Which of the lines in the records below hold the string "purposes"? Copy every one of them.

[Dataset entries]

BEGIN

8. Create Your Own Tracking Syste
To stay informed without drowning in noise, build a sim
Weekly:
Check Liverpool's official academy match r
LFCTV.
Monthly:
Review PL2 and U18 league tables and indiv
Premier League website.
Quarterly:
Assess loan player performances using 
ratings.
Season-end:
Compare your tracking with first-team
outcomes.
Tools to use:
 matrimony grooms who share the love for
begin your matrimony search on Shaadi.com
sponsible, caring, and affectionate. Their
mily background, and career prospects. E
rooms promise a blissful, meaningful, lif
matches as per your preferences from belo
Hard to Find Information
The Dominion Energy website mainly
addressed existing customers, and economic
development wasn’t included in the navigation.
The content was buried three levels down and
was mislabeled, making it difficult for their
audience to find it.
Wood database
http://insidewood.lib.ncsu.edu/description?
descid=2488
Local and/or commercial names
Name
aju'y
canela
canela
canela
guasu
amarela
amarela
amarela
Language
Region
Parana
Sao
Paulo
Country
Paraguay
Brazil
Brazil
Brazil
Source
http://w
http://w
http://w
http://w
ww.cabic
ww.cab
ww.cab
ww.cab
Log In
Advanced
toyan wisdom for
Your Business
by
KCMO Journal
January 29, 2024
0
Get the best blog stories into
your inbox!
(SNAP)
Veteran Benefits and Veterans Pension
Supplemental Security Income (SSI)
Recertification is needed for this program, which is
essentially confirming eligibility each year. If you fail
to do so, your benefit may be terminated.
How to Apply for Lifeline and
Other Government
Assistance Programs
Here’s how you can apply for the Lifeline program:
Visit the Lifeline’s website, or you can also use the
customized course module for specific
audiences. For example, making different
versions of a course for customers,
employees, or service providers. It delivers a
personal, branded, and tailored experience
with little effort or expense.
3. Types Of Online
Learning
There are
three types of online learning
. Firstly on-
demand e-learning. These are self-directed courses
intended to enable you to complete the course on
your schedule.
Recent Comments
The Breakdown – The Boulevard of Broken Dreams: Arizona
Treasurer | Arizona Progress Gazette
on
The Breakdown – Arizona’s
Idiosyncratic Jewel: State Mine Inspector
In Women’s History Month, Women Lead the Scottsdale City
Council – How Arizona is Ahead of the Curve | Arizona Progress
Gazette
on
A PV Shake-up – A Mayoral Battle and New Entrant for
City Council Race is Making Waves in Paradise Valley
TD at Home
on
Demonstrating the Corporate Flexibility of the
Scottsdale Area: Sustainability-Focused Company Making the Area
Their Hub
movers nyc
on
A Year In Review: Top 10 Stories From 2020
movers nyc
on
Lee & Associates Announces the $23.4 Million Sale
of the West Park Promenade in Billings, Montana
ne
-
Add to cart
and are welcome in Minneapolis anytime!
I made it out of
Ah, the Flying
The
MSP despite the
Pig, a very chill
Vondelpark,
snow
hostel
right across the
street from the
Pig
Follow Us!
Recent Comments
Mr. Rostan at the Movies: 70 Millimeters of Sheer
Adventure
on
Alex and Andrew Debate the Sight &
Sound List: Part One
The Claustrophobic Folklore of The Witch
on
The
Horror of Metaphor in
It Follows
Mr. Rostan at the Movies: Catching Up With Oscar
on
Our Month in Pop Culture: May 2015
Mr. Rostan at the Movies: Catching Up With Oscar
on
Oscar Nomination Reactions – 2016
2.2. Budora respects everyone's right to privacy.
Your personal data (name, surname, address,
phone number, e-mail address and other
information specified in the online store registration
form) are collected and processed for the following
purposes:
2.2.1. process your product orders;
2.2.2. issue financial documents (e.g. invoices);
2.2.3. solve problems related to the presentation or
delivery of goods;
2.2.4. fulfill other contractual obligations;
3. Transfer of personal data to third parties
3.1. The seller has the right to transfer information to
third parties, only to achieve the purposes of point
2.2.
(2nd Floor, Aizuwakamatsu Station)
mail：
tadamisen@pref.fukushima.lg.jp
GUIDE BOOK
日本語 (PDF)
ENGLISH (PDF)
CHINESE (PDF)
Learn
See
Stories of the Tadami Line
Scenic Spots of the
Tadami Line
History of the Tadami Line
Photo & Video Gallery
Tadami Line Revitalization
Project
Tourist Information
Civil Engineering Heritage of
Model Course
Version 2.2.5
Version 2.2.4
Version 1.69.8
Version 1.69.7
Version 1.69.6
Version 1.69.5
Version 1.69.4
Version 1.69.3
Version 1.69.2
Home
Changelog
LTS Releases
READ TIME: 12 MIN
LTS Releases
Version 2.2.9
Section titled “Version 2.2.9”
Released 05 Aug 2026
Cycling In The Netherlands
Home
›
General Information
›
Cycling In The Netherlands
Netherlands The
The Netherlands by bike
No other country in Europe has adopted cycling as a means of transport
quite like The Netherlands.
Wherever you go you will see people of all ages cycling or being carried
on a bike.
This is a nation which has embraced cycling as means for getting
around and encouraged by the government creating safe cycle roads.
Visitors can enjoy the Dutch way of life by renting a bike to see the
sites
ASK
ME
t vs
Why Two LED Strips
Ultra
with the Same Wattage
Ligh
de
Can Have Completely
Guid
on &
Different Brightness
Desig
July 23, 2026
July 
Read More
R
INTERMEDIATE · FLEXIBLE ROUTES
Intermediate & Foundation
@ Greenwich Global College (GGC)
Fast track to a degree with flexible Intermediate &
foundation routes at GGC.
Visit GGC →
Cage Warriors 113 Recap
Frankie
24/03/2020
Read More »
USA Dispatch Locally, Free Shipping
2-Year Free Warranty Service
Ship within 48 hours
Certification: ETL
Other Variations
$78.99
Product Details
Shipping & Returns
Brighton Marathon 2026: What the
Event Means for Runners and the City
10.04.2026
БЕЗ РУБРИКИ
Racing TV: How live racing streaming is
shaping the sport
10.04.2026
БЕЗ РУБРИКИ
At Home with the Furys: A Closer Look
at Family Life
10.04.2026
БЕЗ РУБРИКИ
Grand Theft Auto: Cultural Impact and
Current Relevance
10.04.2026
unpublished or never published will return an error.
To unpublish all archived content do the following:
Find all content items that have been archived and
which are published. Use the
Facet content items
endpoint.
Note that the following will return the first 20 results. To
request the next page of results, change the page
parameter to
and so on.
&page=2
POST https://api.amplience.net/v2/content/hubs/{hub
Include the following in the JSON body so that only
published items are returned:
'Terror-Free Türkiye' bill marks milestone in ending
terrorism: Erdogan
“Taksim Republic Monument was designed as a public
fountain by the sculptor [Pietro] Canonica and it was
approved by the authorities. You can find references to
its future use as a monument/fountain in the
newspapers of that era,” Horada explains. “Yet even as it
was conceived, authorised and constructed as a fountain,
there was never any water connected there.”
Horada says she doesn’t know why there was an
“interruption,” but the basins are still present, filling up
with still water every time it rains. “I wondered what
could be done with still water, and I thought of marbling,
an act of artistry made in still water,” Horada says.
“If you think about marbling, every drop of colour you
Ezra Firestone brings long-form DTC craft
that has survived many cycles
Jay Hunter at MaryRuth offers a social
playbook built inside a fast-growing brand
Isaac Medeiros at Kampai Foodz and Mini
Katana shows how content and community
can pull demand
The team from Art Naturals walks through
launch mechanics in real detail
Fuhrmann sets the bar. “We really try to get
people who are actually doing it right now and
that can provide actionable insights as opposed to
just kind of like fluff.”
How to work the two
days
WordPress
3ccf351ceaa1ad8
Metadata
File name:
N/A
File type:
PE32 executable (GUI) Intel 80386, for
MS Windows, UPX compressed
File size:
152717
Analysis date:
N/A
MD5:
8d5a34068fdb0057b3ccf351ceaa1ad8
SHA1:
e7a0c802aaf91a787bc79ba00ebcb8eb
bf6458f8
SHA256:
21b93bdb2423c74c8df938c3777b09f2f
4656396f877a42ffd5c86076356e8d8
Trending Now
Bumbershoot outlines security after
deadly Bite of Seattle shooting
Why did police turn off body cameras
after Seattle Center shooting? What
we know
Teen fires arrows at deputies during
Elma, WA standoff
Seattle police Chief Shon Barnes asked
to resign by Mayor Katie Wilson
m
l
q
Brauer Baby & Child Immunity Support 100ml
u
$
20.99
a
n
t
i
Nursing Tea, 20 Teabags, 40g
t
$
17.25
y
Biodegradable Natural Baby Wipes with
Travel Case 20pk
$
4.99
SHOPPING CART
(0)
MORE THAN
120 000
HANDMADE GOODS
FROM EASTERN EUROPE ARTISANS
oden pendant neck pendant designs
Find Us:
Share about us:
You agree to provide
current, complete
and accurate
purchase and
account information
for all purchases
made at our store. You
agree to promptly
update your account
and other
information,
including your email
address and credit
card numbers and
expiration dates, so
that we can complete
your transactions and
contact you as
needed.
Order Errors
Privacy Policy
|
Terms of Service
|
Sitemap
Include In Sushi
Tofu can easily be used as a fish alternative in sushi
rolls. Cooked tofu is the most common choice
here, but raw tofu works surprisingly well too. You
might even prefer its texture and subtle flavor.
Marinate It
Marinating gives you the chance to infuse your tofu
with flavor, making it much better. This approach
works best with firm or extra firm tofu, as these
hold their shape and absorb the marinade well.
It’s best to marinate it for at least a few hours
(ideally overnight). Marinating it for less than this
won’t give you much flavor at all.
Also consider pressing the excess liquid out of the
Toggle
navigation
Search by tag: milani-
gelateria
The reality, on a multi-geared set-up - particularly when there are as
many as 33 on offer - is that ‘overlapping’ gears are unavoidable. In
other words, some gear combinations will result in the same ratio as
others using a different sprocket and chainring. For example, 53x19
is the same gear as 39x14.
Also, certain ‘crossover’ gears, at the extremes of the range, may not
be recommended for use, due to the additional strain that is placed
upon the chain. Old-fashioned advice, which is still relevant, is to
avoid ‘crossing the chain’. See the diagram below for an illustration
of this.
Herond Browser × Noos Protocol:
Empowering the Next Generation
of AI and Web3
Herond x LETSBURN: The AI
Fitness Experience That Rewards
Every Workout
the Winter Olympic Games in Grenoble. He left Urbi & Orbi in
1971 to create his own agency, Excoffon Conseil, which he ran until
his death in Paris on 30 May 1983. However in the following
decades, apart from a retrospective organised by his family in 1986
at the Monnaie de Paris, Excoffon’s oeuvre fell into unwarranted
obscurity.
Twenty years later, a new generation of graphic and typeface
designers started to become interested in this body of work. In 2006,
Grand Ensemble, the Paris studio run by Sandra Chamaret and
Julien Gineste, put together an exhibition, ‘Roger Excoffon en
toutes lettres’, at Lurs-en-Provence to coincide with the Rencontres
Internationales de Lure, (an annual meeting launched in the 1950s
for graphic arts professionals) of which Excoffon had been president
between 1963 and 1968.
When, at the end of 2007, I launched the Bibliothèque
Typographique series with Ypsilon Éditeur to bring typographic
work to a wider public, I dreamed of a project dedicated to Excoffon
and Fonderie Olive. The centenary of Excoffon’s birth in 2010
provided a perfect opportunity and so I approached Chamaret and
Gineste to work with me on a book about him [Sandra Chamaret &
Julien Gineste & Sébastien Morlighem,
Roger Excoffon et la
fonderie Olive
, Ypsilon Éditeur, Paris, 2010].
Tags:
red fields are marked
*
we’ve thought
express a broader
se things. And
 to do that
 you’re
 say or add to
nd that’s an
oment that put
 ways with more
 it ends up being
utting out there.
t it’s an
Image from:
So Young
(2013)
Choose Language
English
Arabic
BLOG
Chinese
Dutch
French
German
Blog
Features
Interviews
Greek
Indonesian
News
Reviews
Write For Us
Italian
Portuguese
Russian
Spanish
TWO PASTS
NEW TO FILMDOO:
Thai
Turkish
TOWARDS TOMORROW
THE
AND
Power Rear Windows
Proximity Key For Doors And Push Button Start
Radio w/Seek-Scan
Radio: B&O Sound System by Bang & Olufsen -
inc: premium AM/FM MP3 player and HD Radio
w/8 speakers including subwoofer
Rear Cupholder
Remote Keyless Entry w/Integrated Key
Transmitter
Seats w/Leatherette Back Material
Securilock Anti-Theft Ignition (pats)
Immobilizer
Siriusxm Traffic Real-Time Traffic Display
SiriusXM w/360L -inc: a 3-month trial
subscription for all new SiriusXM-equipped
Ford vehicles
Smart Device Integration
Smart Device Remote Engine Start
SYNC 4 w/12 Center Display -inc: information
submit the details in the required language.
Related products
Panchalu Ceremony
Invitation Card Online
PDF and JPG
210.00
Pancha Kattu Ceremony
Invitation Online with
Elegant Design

END

● COMPLETED EXERCISE
purposes:
third parties, only to achieve the purposes of point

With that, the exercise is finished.